(RECORDS SUPPLIED)

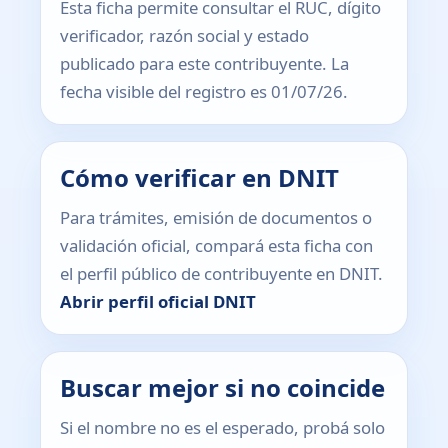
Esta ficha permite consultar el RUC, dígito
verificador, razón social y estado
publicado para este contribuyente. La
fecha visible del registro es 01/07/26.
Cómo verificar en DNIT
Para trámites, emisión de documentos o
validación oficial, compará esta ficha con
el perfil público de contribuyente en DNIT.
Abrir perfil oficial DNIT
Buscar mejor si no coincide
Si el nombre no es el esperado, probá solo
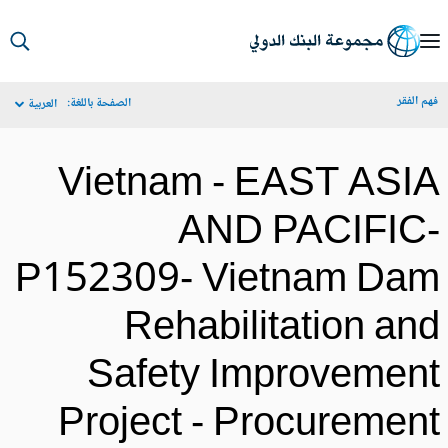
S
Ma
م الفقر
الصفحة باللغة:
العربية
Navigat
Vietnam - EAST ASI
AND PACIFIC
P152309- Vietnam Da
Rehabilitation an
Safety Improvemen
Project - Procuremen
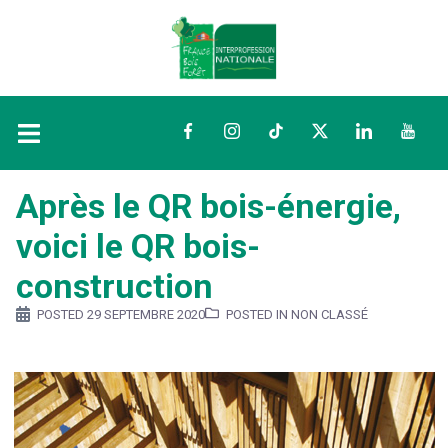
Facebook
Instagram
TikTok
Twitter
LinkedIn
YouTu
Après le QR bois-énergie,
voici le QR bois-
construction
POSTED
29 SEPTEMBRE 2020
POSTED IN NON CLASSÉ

(End RECORDS SUPPLIED)

* WORK ORDER *
Reproduce the data above exactly, leaving each picture out.

* EXERCISE ANSWER *
Esta ficha permite consultar el RUC, dígito
verificador, razón social y estado
publicado para este contribuyente. La
fecha visible del registro es 01/07/26.
Cómo verificar en DNIT
Para trámites, emisión de documentos o
validación oficial, compará esta ficha con
el perfil público de contribuyente en DNIT.
Abrir perfil oficial DNIT
Buscar mejor si no coincide
Si el nombre no es el esperado, probá solo
S
Ma
م الفقر
الصفحة باللغة:
العربية
Navigat
Vietnam - EAST ASI
AND PACIFIC
P152309- Vietnam Da
Rehabilitation an
Safety Improvemen
Project - Procuremen
Facebook
Instagram
TikTok
Twitter
LinkedIn
YouTu
Après le QR bois-énergie,
voici le QR bois-
construction
POSTED
29 SEPTEMBRE 2020
POSTED IN NON CLASSÉ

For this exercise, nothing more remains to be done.